Dear Editor,
The incidence of primary cutaneous B-cell lymphomas (CBCL) is about 3 new cases per year per million (1). As a result, we would consider it as rare skin cancer that we should contemplate in any skin lesions that are not responding to primary therapies. We discuss a case of primary cutaneous B-cell lymphoma with a negative primary pathology report and two recurrences following a diagnosis and primary treatment.

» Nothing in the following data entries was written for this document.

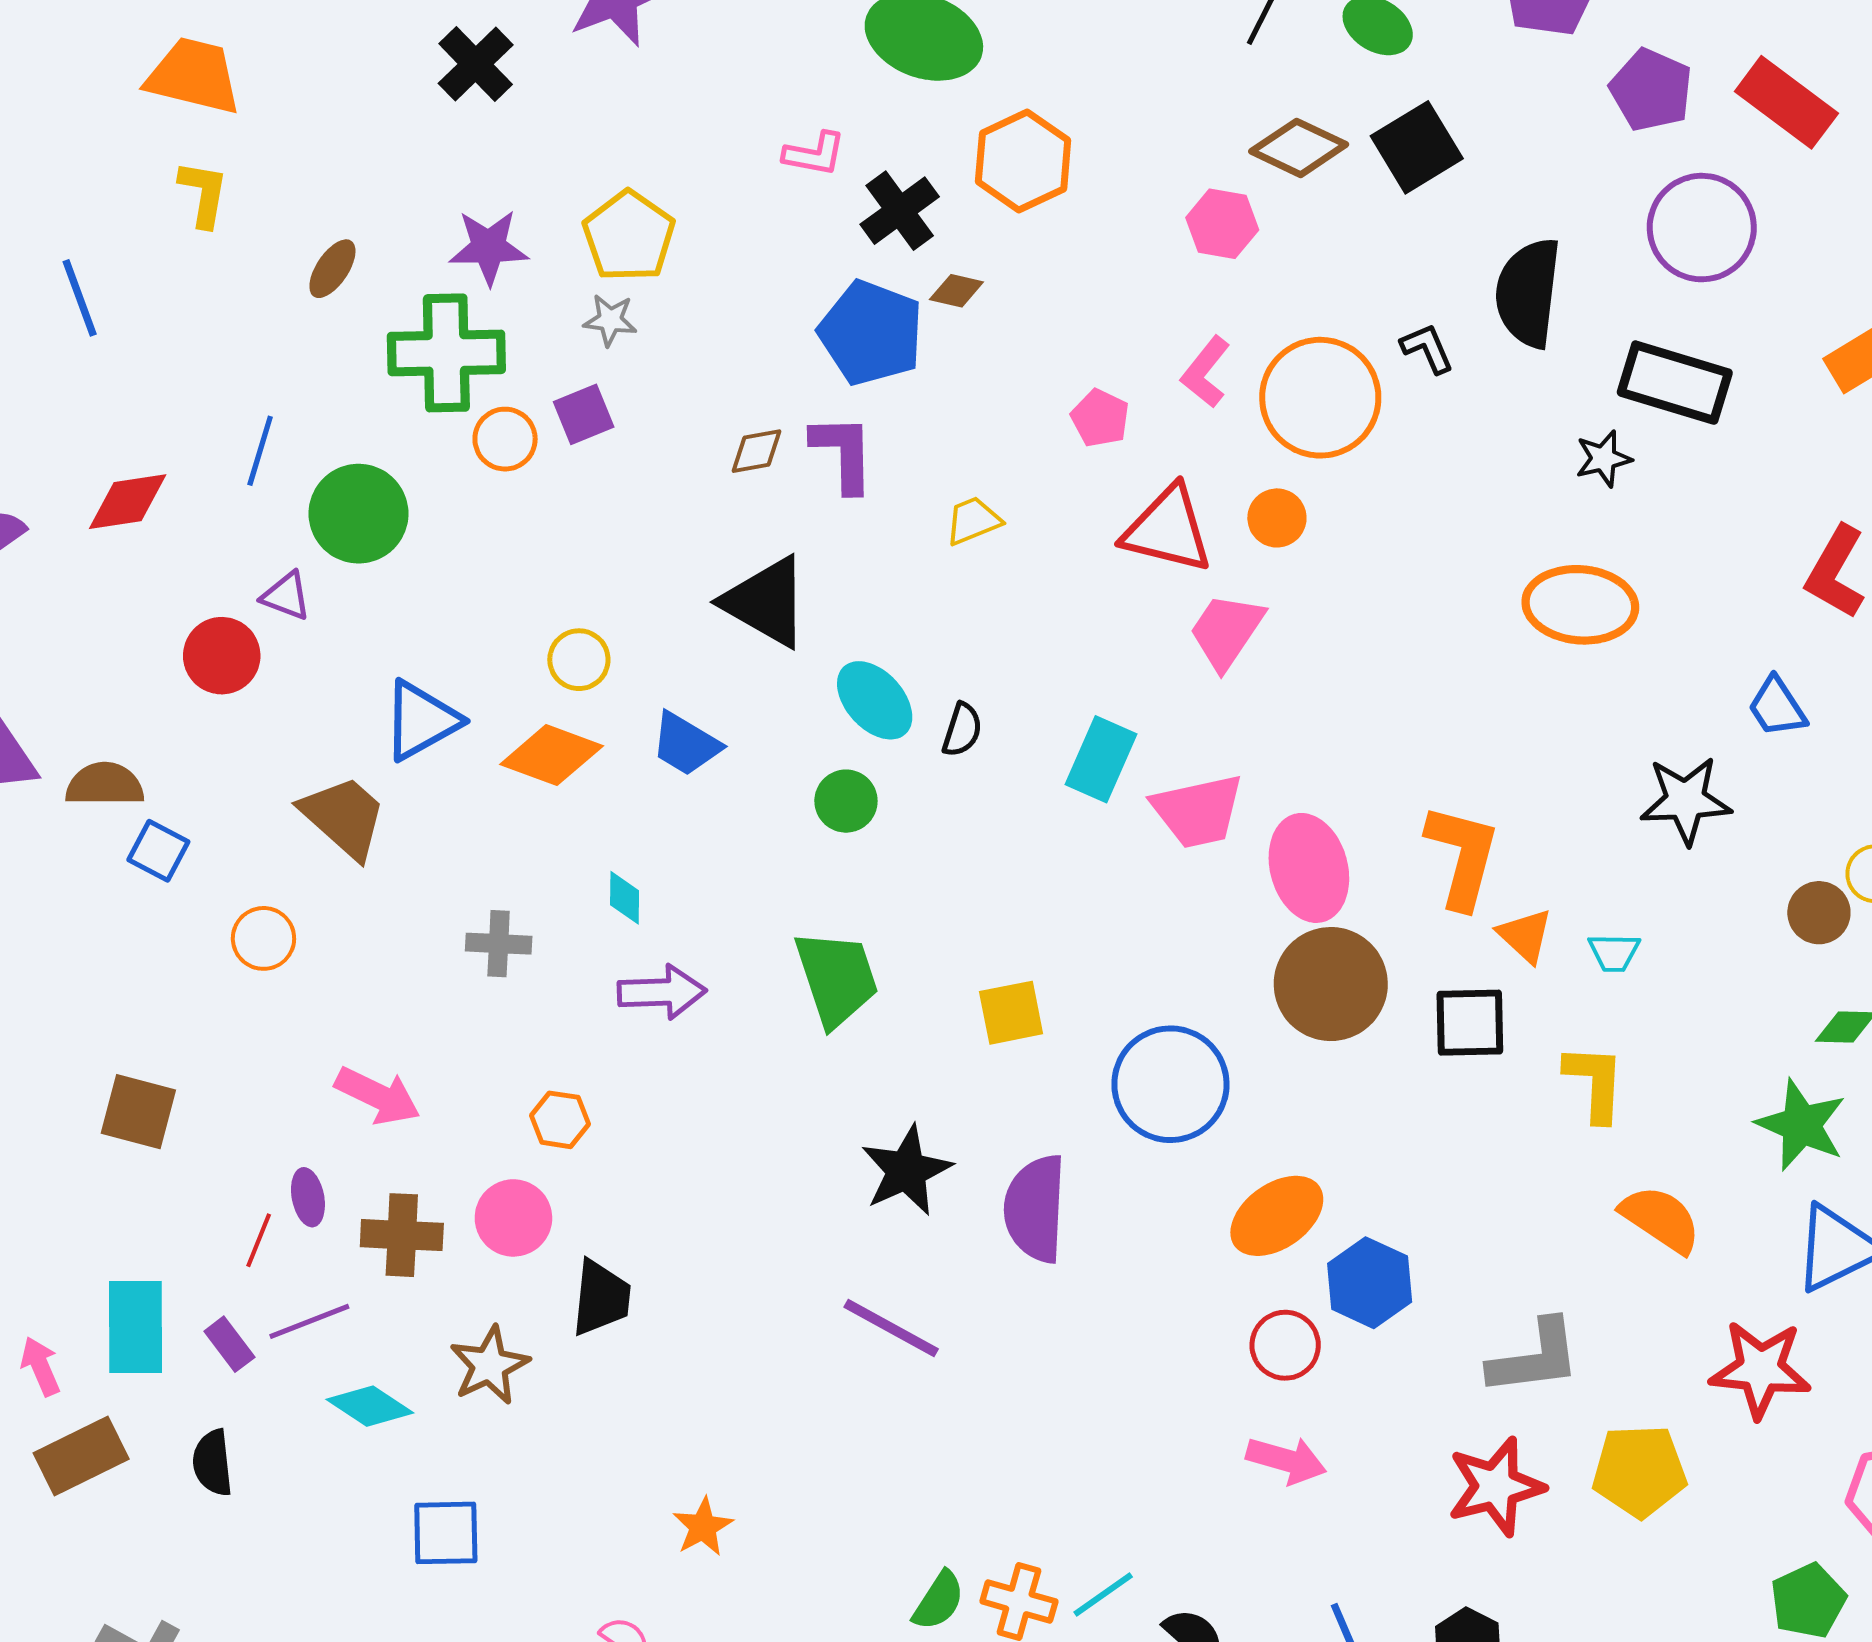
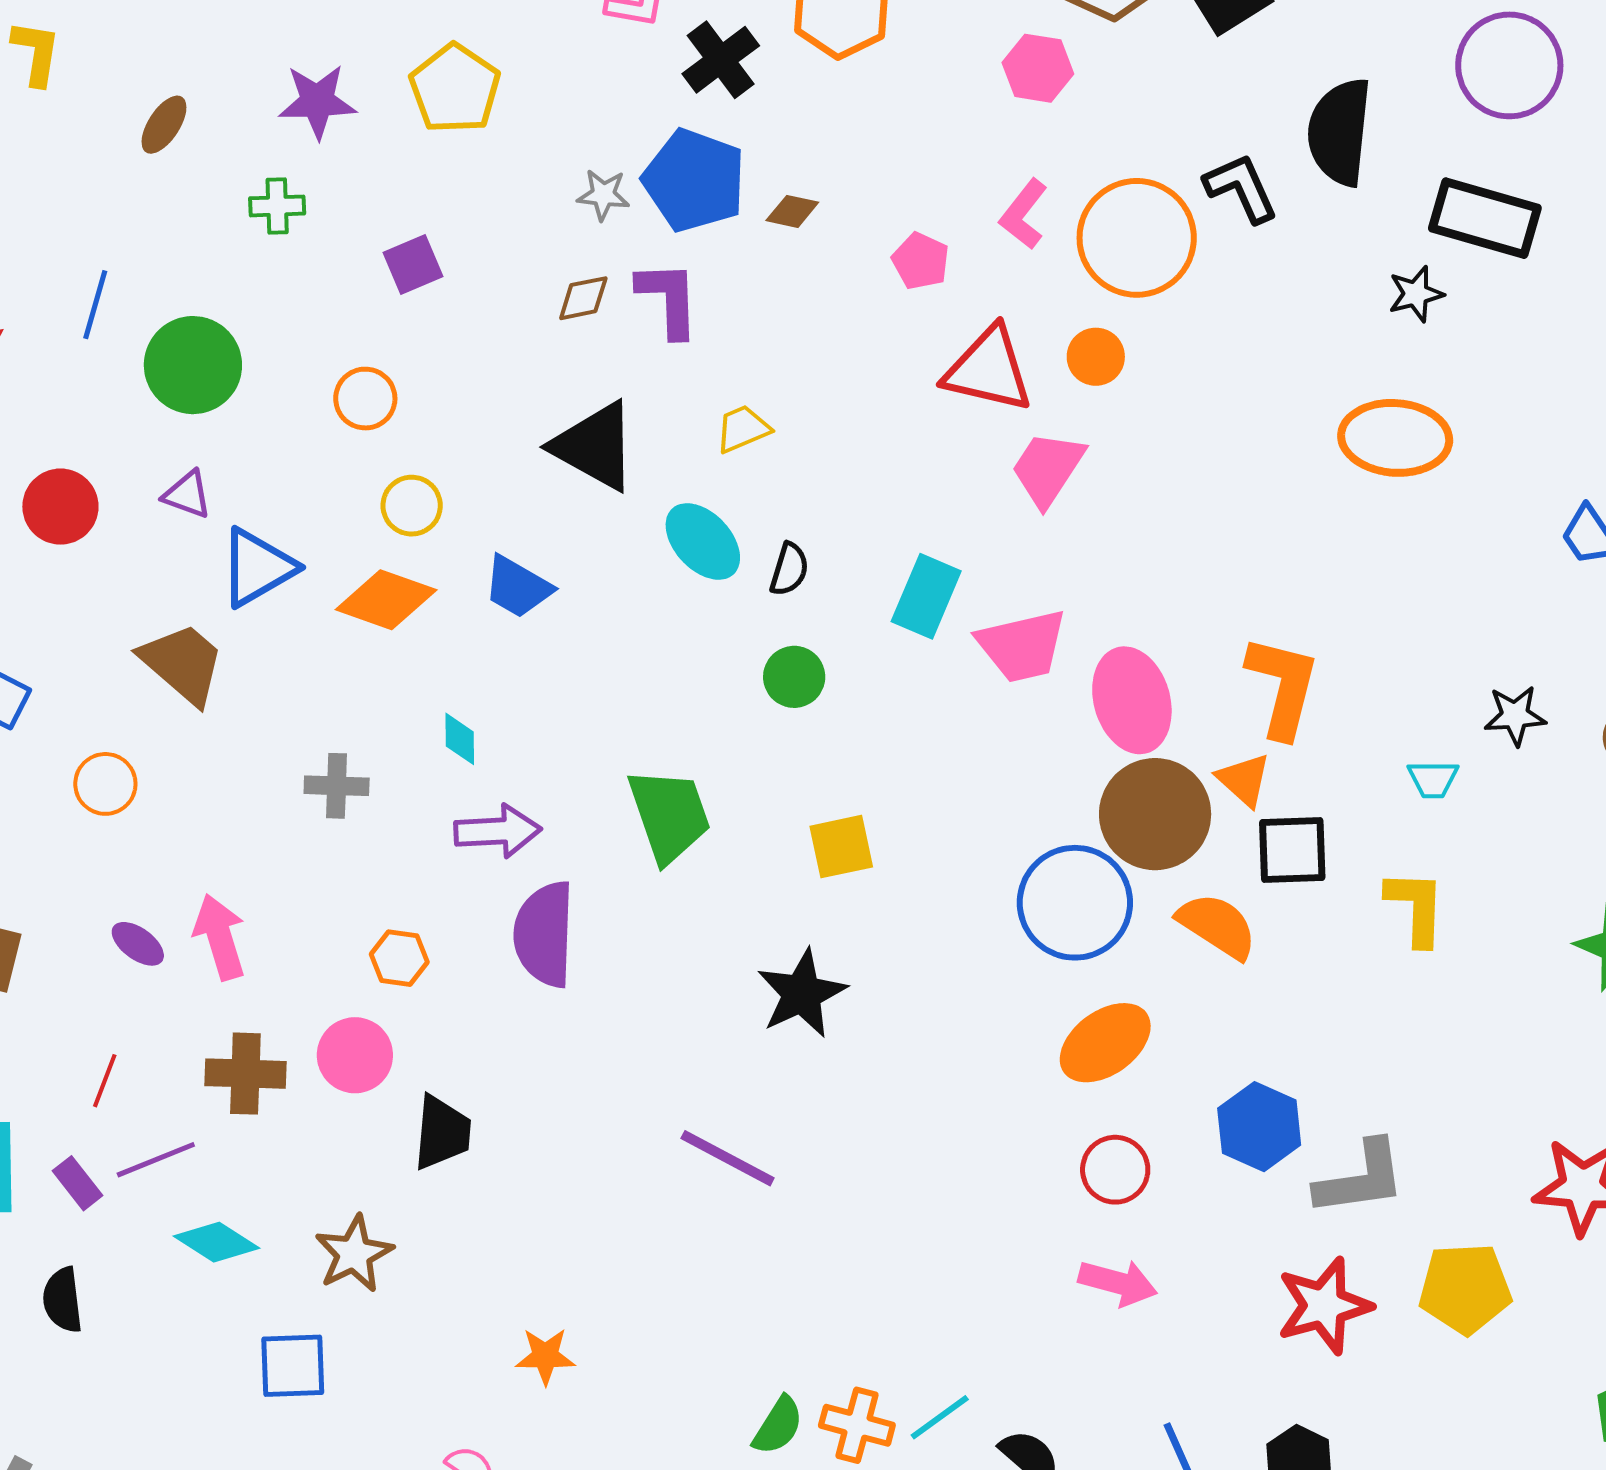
brown diamond: (956, 291) -> (792, 211), moved
gray star: (610, 320) -> (603, 195), moved
black L-shape: (1427, 348) -> (1241, 188), size x1.4
green cross: (446, 353) -> (277, 206), size x0.5
orange circle: (505, 439) -> (365, 399), moved
yellow trapezoid: (973, 521) -> (743, 429), moved
purple triangle: (286, 596) -> (187, 495), moved
black star: (1686, 800) -> (1515, 716), moved, size x0.7
green circle: (846, 801) -> (794, 677), moved
orange triangle: (1525, 935) -> (1244, 780), moved
blue circle: (1170, 1084) -> (1075, 903), moved
pink arrow: (378, 1096) -> (220, 937), turned -132
black star: (906, 1171) -> (802, 994), moved
purple ellipse: (308, 1197) -> (138, 944), moved, turned -42
purple semicircle: (1035, 1209) -> (544, 934), moved
orange semicircle: (1661, 1219) -> (1217, 926), moved
blue hexagon: (1370, 1283) -> (1259, 1127), moved
brown star: (489, 1365) -> (354, 1254), moved
orange star: (703, 1527) -> (545, 1356), turned 30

A 71-year-old gentleman with a history of melanoma presented with nodular lesions on his scalp. The nodules were biopsied, and pathology demonstrated an atypical lymphoid infiltrate. Initially, the lesions resolved with no therapy. However, they progressed 11 months later. Lesions were pruritic but itchiness improved after two weeks of topical hydrocortisone treatment. He denied fever, anorexia, weight loss, or night sweats. On examination, 3 bigger nodular lesions were measuring 1 cm and 4 smaller lesions on the forehead (Figure 1). The lesions were hard in texture on an erythematous base, with no tenderness. There was no hepatosplenomegaly or lymphadenopathy. Two punch biopsies were taken. Both samples had similar histologic features. There was a dense dermal inflammatory infiltrate, which was compromised of a mixture of small mature-appearing lymphocytes, larger transformed appearing lymphocytes, and histiocytes. They were arranged in a vaguely nodular pattern. No involvement of the epidermis was seen (Figure 1). Numerous immunohistochemical stains are prepared, along with appropriately reactive control tissues. There was a notable population of B cells, as highlighted with CD20, arranged into small aggregates. The cells also coexpressed CD10, BCL-6, LMO2, HGAL, and CD23. By in situ hybridization stains, there was a predominance of kappa light chains over lambda, with a monoclonal immunoglobulin heavy chain, consistent with primary cutaneous follicular center lymphoma. The histologic and immunohistochemical results support the diagnosis of CBCL. Considering all information, a primary cutaneous disease was favored over a systemic disease with secondary skin involvement. A complete workup did not detect any systemic involvement. He obtained electron beam radiation treatment with satisfactory results.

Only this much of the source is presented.